Eight years ago, Joyce Murray had never been in
a developing country. As a professor in the Nell Hodgson Woodruff
School of Nursing, however, she became an adviser to three Ethiopian
nursing students. She recalls cautioning them, “What I’m
telling you may not apply to the circumstances in your country.”
Three years later, she would learn the wisdom of that cautionary
note when she traveled to Ethiopia to help improve the country’s
nursing programs. Despite learning about the challenges from the
three Ethiopian nurses that she advised, Murray said the trip blew
her away.
“I’m not sure I was prepared the first time, going to
a Third World country,” Murray said. “When you drive
through the countryside, there are very few people, and you think
back on our expressways and highway systems and wonder how these
people get around—how do they get to health care? How do they
get the everyday things they need to survive? It was an eye-opening
experience.”
Murray’s exposure to this very different medical environment
has continued with her involvement during the past three years with
the Carter Center’s Ethiopia Public Health Initiative, of
which she recently was named director.
Although Murray and other international experts help shape the initiative’s
curriculum, they rely on local faculty teams to determine which
health problems are most urgent for Ethiopians. The top concerns
can differ greatly from those in the United States; infant diarrhea,
malnutrition, malaria and HIV/AIDS all are potential killers.
The initiative’s mission is to develop health-training materials
for staff in 500 rural health care facilities serving roughly 85
percent of Ethiopia’s population. War with Eritrea disrupted
the program at one point, but the ongoing challenges are more basic.
Although the program’s students can be taught in English,
they must provide health education in a country in which some 87
languages are spoken. Also, poor roads make it time-consuming to
bring students into villages for hands-on training.
“One of the unanticipated outcomes of this initiative,”
Murray said, “is the stronger relationship built among the
scattered college faculties and government health ministry. In our
workshops they develop a common focus on their country’s most
critical health needs. More important, our program’s graduates
report that the work they’re doing is making a real difference
in the quality of health care people now receive.”

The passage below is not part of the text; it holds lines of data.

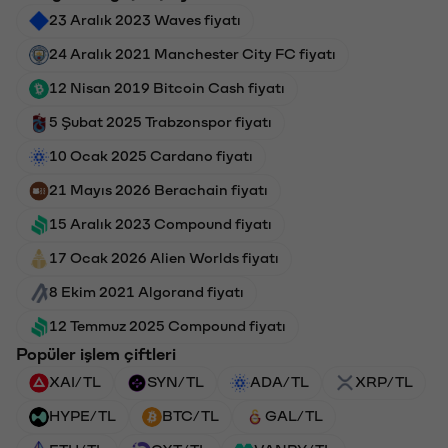
23 Aralık 2023 Waves fiyatı
24 Aralık 2021 Manchester City FC fiyatı
12 Nisan 2019 Bitcoin Cash fiyatı
5 Şubat 2025 Trabzonspor fiyatı
10 Ocak 2025 Cardano fiyatı
21 Mayıs 2026 Berachain fiyatı
15 Aralık 2023 Compound fiyatı
17 Ocak 2026 Alien Worlds fiyatı
8 Ekim 2021 Algorand fiyatı
12 Temmuz 2025 Compound fiyatı
Popüler işlem çiftleri
XAI/TL
SYN/TL
ADA/TL
XRP/TL
HYPE/TL
BTC/TL
GAL/TL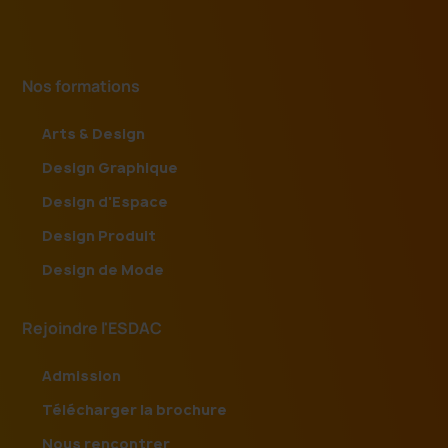
Nos formations
Arts & Design
Design Graphique
Design d'Espace
Design Produit
Design de Mode
Rejoindre l'ESDAC
Admission
Télécharger la brochure
Nous rencontrer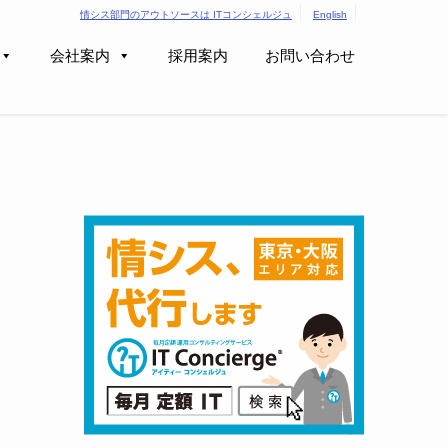
情シス部門のアウトソースは ITコンシェルジュ
English
会社案内
採用案内
お問い合わせ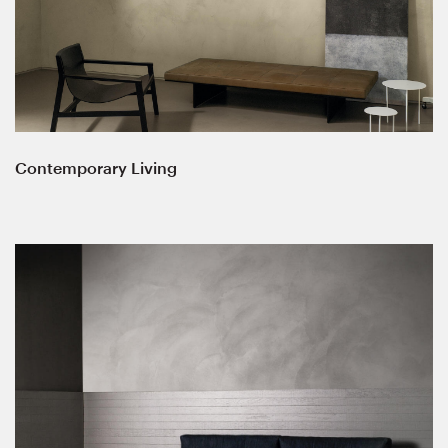
Contemporary Living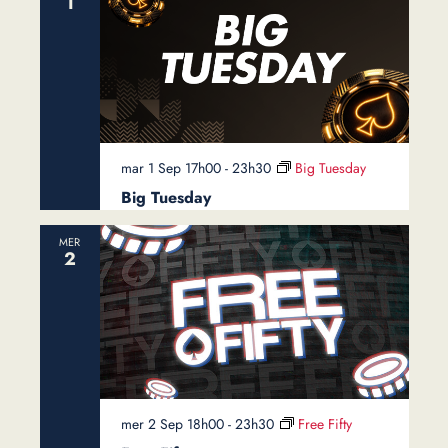
1
mar 1 Sep 17h00
-
23h30
Big Tuesday
Big Tuesday
MER
2
mer 2 Sep 18h00
-
23h30
Free Fifty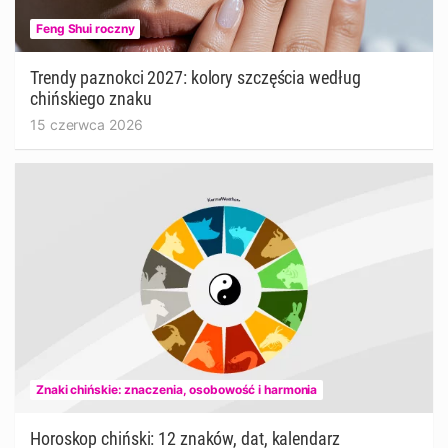
Feng Shui roczny
Trendy paznokci 2027: kolory szczęścia według
chińskiego znaku
15 czerwca 2026
Znaki chińskie: znaczenia, osobowość i harmonia
Horoskop chiński: 12 znaków, dat, kalendarz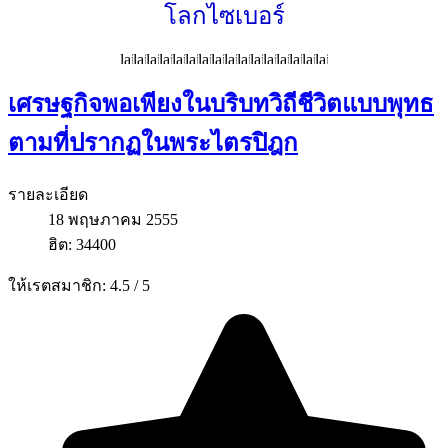
โลกไซเบอร์
เศรษฐกิจพอเพียงในบริบทวิถีชีวิตแบบพุทธ
ตามที่ปรากฏในพระไตรปิฎก
รายละเอียด
18 พฤษภาคม 2555
ฮิต: 34400
ให้เรตสมาชิก:
4.5
/
5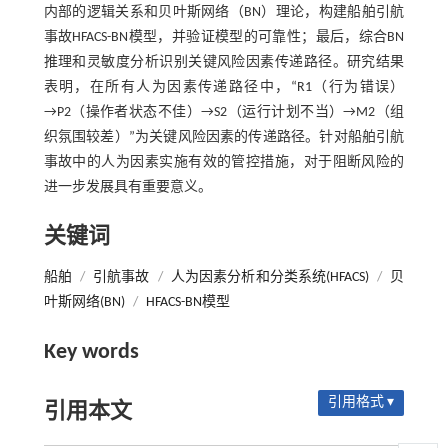
内部的逻辑关系和贝叶斯网络（BN）理论，构建船舶引航
事故HFACS-BN模型，并验证模型的可靠性；最后，综合BN
推理和灵敏度分析识别关键风险因素传递路径。研究结果
表明，在所有人为因素传递路径中，“R1（行为错误）
→P2（操作者状态不佳）→S2（运行计划不当）→M2（组
织氛围较差）”为关键风险因素的传递路径。针对船舶引航
事故中的人为因素实施有效的管控措施，对于阻断风险的
进一步发展具有重要意义。
关键词
船舶
/
引航事故
/
人为因素分析和分类系统(HFACS)
/
贝
叶斯网络(BN)
/
HFACS-BN模型
Key words
引用格式 ▾
引用本文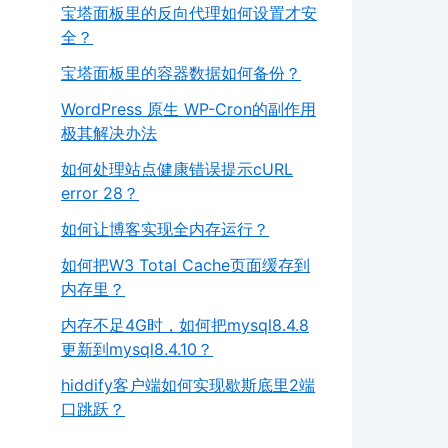
宝塔面板里的反向代理如何设置才安
全？
宝塔面板里的容器数据如何备份？
WordPress 原生 WP-Cron的副作用
极其解决办法
如何处理站点健康错误提示cURL
error 28？
如何让博客实现全内存运行？
如何把W3 Total Cache页面缓存到
内存里？
内存不足4G时，如何把mysql8.4.8
更新到mysql8.4.10？
hiddify客户端如何实现歇斯底里2端
口跳跃？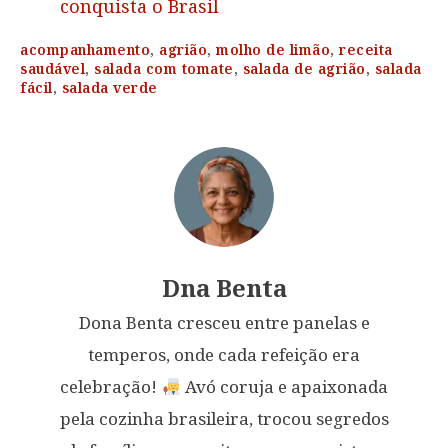
conquista o Brasil
acompanhamento
,
agrião
,
molho de limão
,
receita
saudável
,
salada com tomate
,
salada de agrião
,
salada
fácil
,
salada verde
Dna Benta
Dona Benta cresceu entre panelas e
temperos, onde cada refeição era
celebração!
Avó coruja e apaixonada
pela cozinha brasileira, trocou segredos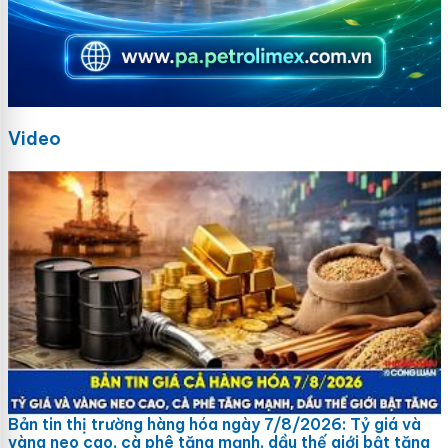
Video
Bản tin thị trường hàng hóa ngày 7/8/2026: Tỷ giá và
vàng neo cao, cà phê tăng mạnh, dầu thế giới bật tăng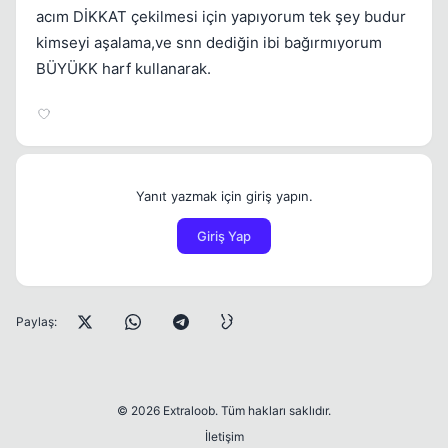
acım DİKKAT çekilmesi için yapıyorum tek şey budur
kimseyi aşalama,ve snn dediğin ibi bağırmıyorum
BÜYÜKK harf kullanarak.
Yanıt yazmak için giriş yapın.
Giriş Yap
Paylaş:
© 2026 Extraloob. Tüm hakları saklıdır.
İletişim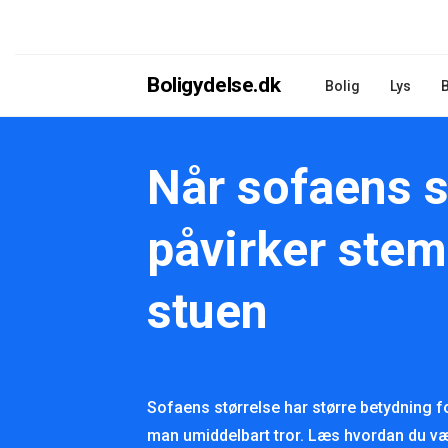
Boligydelse.dk
Bolig
Lys
Når sofaens s
påvirker stem
stuen
Sofaens størrelse har større betydning f
man umiddelbart tror. Læs hvordan du væl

“We will be evaluating the program’s impact in more
detail,” she continued, “but we already know two areas
that need more attention: mental health, particularly in families
who’ve lost parents or husbands to HIV/AIDS; and a CD-ROM-based
means of continuing the education of graduating students, so they
can become more effective teachers and keep up with new training
materials.”
Three Ethiopians on whom Murray will be counting to play big roles
in bringing improved health care to their country include two nursing
professors and an official with the nation’s ministry of health—they
are the nursing students she advised almost a decade ago at Emory.
“This is really their project,” Murray said. “We’re
there to help them in whatever ways we can, with the ultimate goal
of improving health care in Ethiopia.”